* _ASSIGNED TASK_: Using the line with "感染者居家时出现发热症状可首选向居住地附近的社区" as your starting point, transcribe it and each line beneath it word for word until the records run out, without pictures.

----- RECORDS FOR THE EXERCISE

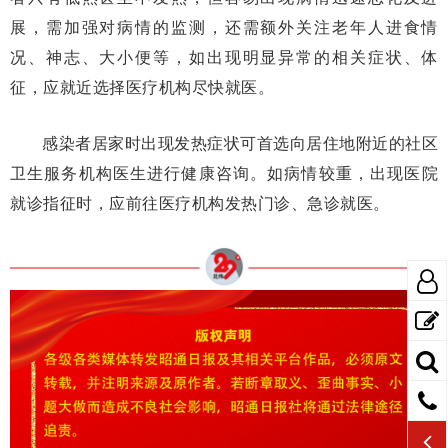
展，需加强对病情的监测，还需额外关注老年人进食情
况、神志、大小便等，如出现明显异常的相关症状、体
征，应就近选择医疗机构尽快就医。
感染者居家时出现发热症状可首选向居住地附近的社区
卫生服务机构医生进行健康咨询。如病情较重，出现医院
就诊指征时，应前往医疗机构发热门诊、急诊就医。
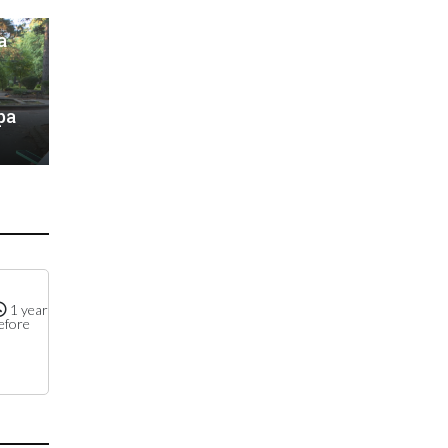
а
ра
1 year
efore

----------

* _ANSWER SECTION_:
感染者居家时出现发热症状可首选向居住地附近的社区
卫生服务机构医生进行健康咨询。如病情较重，出现医院
就诊指征时，应前往医疗机构发热门诊、急诊就医。
а
ра
1 year
efore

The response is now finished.